The outcome for each item was determined using predetermined criteria. Statements that were rated as essential or important by 80% or more of the members in both panels were endorsed as helping actions to be included into the guidelines. Statements were re-rated in a subsequent round of the questionnaire if they were rated as essential or important by 70-79.9% both of the panels, or they were rated as essential or important by 80% of more of one panel, but less than 80% by the other panel. Statements that were rated as essential or important by less than 70% of both panel members were excluded.

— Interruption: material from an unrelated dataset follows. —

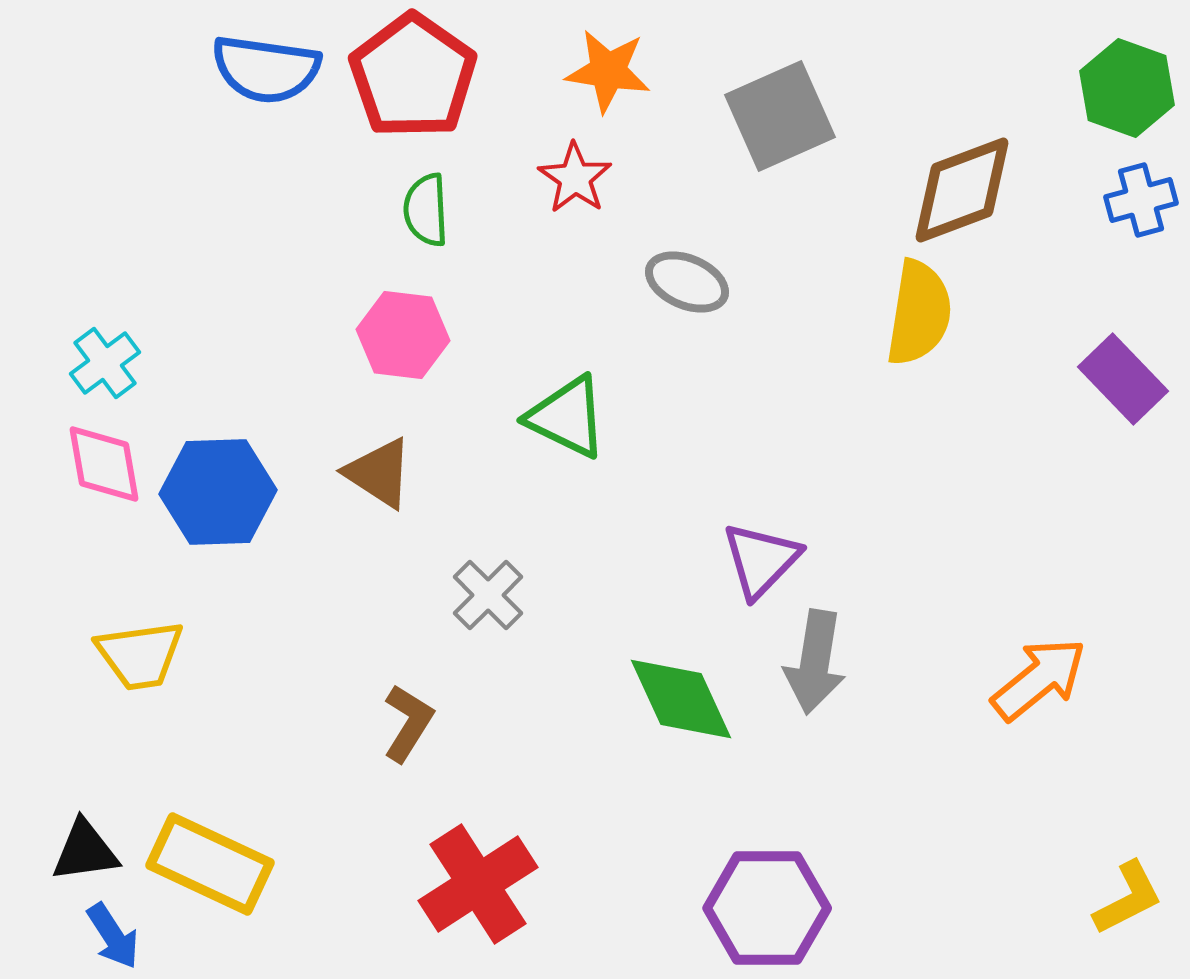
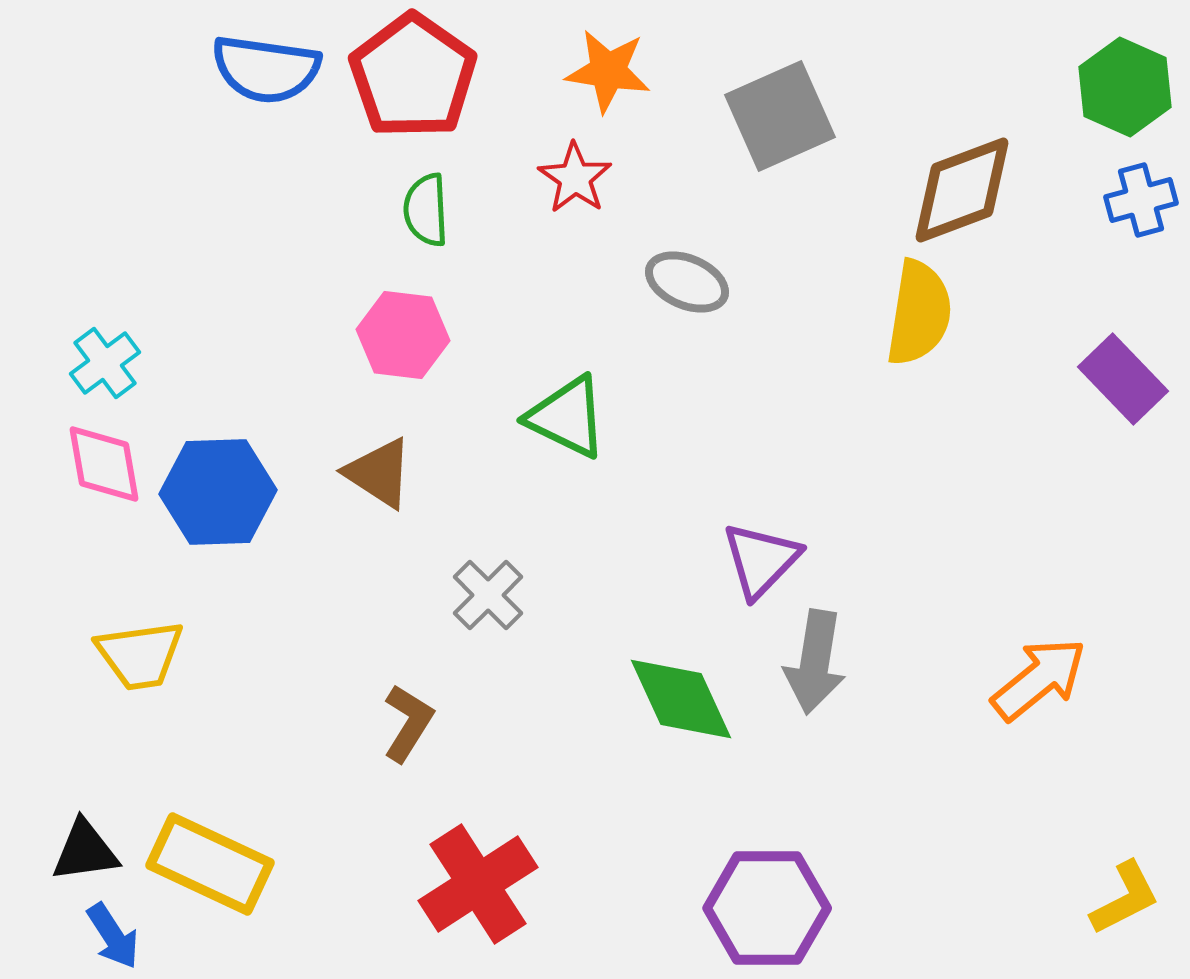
green hexagon: moved 2 px left, 1 px up; rotated 4 degrees clockwise
yellow L-shape: moved 3 px left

Participants were instructed to rate the statements presented in each questionnaire according to how important they believed they are to the aims of mental health first aid and the role of the first aider (detailed participant instructions are included in the Additional files
1,
2 and
3). In Round 1, panel members were also asked to provide feedback through a textbox at the end of each section of the questionnaire. This feedback textbox was intended for use by panellists to suggest helping actions that were not covered in the questionnaire, but generally panellists used the textboxes to provide rationales for their ratings. The comments made were reviewed by the working group. Suggestions that contained novel ideas were used to create new helping statements to be included in the subsequent Round 2 questionnaire. Also, statements that received feedback suggesting ambiguity in the interpretation of its meaning were re-phrased to make them clearer and included in Round 2. Statements from Round 1 that met the criteria to be re-rated were also included in the Round 2 questionnaire.
The third and final questionnaire was comprised of new statements that were developed from Round 1 feedback and presented for the first time in Round 2, but required re-rating in a further round. Items that still did not achieve consensus after being re-rated were rejected from inclusion in the guidelines.
Following each of the three rounds, each panellist was sent a report containing a summary of the results from the previous round. The report included a list of the statements that had been endorsed for inclusion in the guidelines, as well as a list of the statements that had been rejected from inclusion. The statements to be re-rated in the subsequent round were also included, with the report personalised to include the individual panellist’s rating for each statement, as well as a table summary of each panel’s ratings for the statement.
The statements that were endorsed across the three survey rounds were compiled. These statements were then used to form the guidelines, with working group meetings held to finalise structure and wording. The final draft copy of the guidelines was then disseminated to panellists for their final comment on the document. While panellists could not suggest new content at this stage, they were able to provide feedback on the wording of the document to improve clarity and reduce ambiguity.